Re: [lmi] Best way to integrate PCRE

lmi
[Date Prev][Date Next][Thread Prev][Thread Next][Date Index][Thread Index]
Re: [lmi] Best way to integrate PCRE

From:	Greg Chicares
Subject:	Re: [lmi] Best way to integrate PCRE
Date:	Fri, 27 Aug 2021 16:21:44 +0000
User-agent:	Mozilla/5.0 (X11; Linux x86_64; rv:78.0) Gecko/20100101 Thunderbird/78.13.0
On 8/21/21 6:37 PM, Vadim Zeitlin wrote:
> On Wed, 28 Jul 2021 19:45:30 +0000 Greg Chicares <gchicares@sbcglobal.net> 
> wrote:
> 
> GC> On 2021-07-28 18:45, Vadim Zeitlin wrote:
> GC> > On Wed, 28 Jul 2021 16:10:34 +0000 Greg Chicares 
> <gchicares@sbcglobal.net> wrote:
> GC> 
> GC> [...simply withdraw support for msw builds of 
> 'test_coding_rules{EXE_EXT}'...]
> GC> 
> GC> >  Note that this will also require making parts of makefiles conditional 
> on
> GC> > the target host, which wasn't the case so far.
[...]
> GC> That doesn't change the decision, strategically. Tactically, I'd favor
> GC> a minimalist approach along the lines of this untested patch:
> GC> 
> GC> --------8<--------8<--------8<--------8<--------8<--------
[...abbreviated]
> GC> +  ifeq (x86_64-pc-linux-gnu,$(LMI_TRIPLET))
> GC> +    default_targets += \
> GC> +      test_coding_rules$(EXEEXT) \
> GC> +
> GC> +  endif
> GC> -------->8-------->8-------->8-------->8-------->8--------
> 
>  Thanks for this idea! I've followed it initially but, after much
> toing-and-froing, finally decided to use a different approach: I still
> always build test_coding_rules${EXEEXT}, but it just outputs an error if
> it's built under MSW.
> 
>  I believe this is the best solution because
> 
> - It results in more clear error under MSW if something attempts to run
>   test_coding_rules there.
> 
> - It avoids any possibility of breaking something else because
>   test_coding_rules executable is not available when it's supposed to be.
> 
> - It still allows to build the fully functional version under MSW by simply
>   predefining LMI_HAS_PCRE if you do have PCRE library there.
> 
> but please let me know if you disagree before I submit my patch.

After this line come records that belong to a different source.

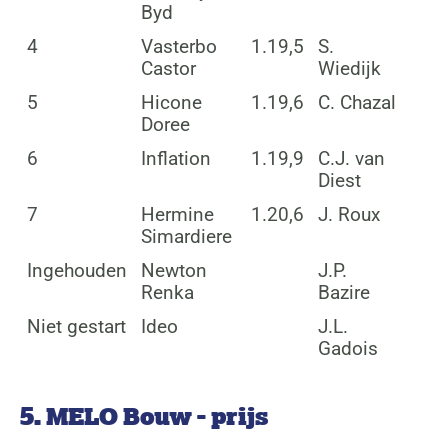
Byd
4
Vasterbo
1.19,5
S.
Castor
Wiedijk
5
Hicone
1.19,6
C. Chazal
Doree
6
Inflation
1.19,9
C.J. van
Diest
7
Hermine
1.20,6
J. Roux
Simardiere
Ingehouden
Newton
J.P.
Renka
Bazire
Niet gestart
Ideo
J.L.
Gadois
5. MELO Bouw - prijs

I'm not as close to this as you are, so it's hard for me to say
whether one strategy or another is better. But I can speak in
terms of outcomes. For instance:

> GC> We'd also need to change 'hooks/pre-commit', e.g. (untested):
> 
>  With my solution above this is not necessary any more as it would run and
> just output an error under MSW.

Then I guess it might simply emit a message like:
  "'test_coding_rules' not implemented for msw."
That's okay with me if I deliberately try to run it under msw.
But of course I wouldn't want that outcome otherwise. Let me
try to say that more precisely:

(1) In this scenario:

  $ LMI_COMPILER=gcc ; LMI_TRIPLET=i686-w64-mingw32    ; . 
/opt/lmi/src/lmi/set_toolchain.sh
  $ $make test_coding_rules.exe

if I get a useless binary that only says "not implemented",
that's okay.

(2) In a scenario where I may have done this several months ago:

  $ LMI_COMPILER=gcc ; LMI_TRIPLET=i686-w64-mingw32    ; . 
/opt/lmi/src/lmi/set_toolchain.sh

and then, having forgotten about that, I do this:

  $ make $coefficiency check_concinnity 2>&1 |less -S -N

then I want a concinnity check, not a "not implemented" message.

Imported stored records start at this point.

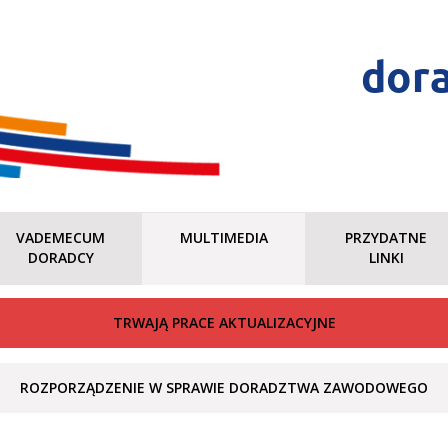
dor
VADEMECUM
MULTIMEDIA
PRZYDATNE
DORADCY
LINKI
TRWAJĄ PRACE AKTUALIZACYJNE
ROZPORZĄDZENIE W SPRAWIE DORADZTWA ZAWODOWEGO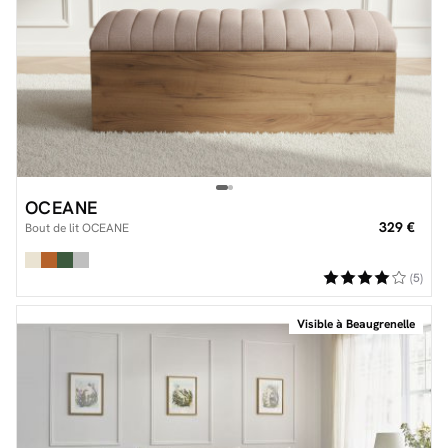
OCEANE
329 €
Bout de lit OCEANE
(5)
Visible à Beaugrenelle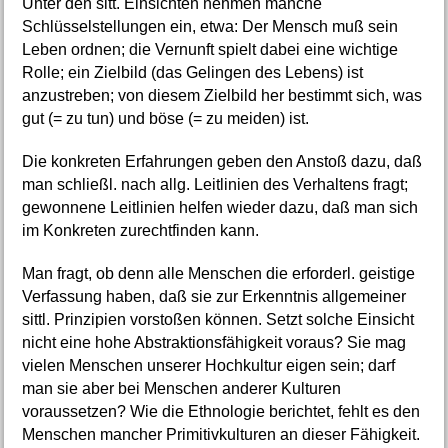
Unter den sitt. Einsichten nehmen manche
Schlüsselstellungen ein, etwa: Der Mensch muß sein
Leben ordnen; die Vernunft spielt dabei eine wichtige
Rolle; ein Zielbild (das Gelingen des Lebens) ist
anzustreben; von diesem Zielbild her bestimmt sich, was
gut (= zu tun) und böse (= zu meiden) ist.
Die konkreten Erfahrungen geben den Anstoß dazu, daß
man schließl. nach allg. Leitlinien des Verhaltens fragt;
gewonnene Leitlinien helfen wieder dazu, daß man sich
im Konkreten zurechtfinden kann.
Man fragt, ob denn alle Menschen die erforderl. geistige
Verfassung haben, daß sie zur Erkenntnis allgemeiner
sittl. Prinzipien vorstoßen können. Setzt solche Einsicht
nicht eine hohe Abstraktionsfähigkeit voraus? Sie mag
vielen Menschen unserer Hochkultur eigen sein; darf
man sie aber bei Menschen anderer Kulturen
voraussetzen? Wie die Ethnologie berichtet, fehlt es den
Menschen mancher Primitivkulturen an dieser Fähigkeit.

How could that be accomplished? IIRC, years ago we did that for
$(XMLLINT). Grepping for that, I find ('grep' output indented):

  posix_fhs.make:XMLLINT := xmllint

pc-linux-gnu: Just use the system binary.

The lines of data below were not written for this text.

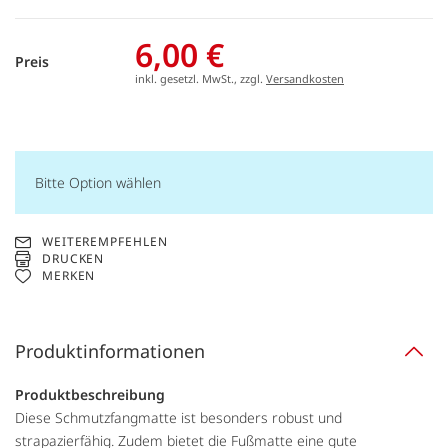
6,00 €
Preis
inkl. gesetzl. MwSt., zzgl.
Versandkosten
Bitte Option wählen
WEITEREMPFEHLEN
DRUCKEN
MERKEN
Produktinformationen
Produktbeschreibung
Diese Schmutzfangmatte ist besonders robust und
strapazierfähig. Zudem bietet die Fußmatte eine gute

  msw_cygwin.make:XMLLINT := $(localbindir)/xmllint

cygwin: Use a locally-built binary. The idea was that we always
build libxml anyway, obtaining this as a convenient by-product;
but we either don't have a system binary for it, or that system
binary might be out of date.

  msw_generic.make:#   XMLLINT := $(PERFORM) $(localbindir)/xmllint
  msw_generic.make:    XMLLINT := xmllint
  
"generic" (meaning 'wine', I guess): We have an architecture-specific
build already, but we choose not to use it--IIRC, because the debian
binary is faster.

Just now I looked for "architecture-independent" in FHS-3.0 (FWIW)
and it looks like only /usr/share and /usr/local/share are
designated that way--but they seem to be intended for data.
As for binaries, if I type
  $ grep
I expect to get the operating system's 'grep', say, '/bin/grep';
that's the kind of behavior I want to achieve--i.e., if I type
  $ make $coefficiency check_concinnity
then I just want a concinnity test: if it's identical for all
architectures, that's okay, because its outcome shouldn't vary by
architecture anyway. I guess the place to install that is
  $(prefix)/bin
unless we want to add a new directory for such things, e.g.
  $(prefix)/sbin
for binaries built with one and only one "dominant" architecture.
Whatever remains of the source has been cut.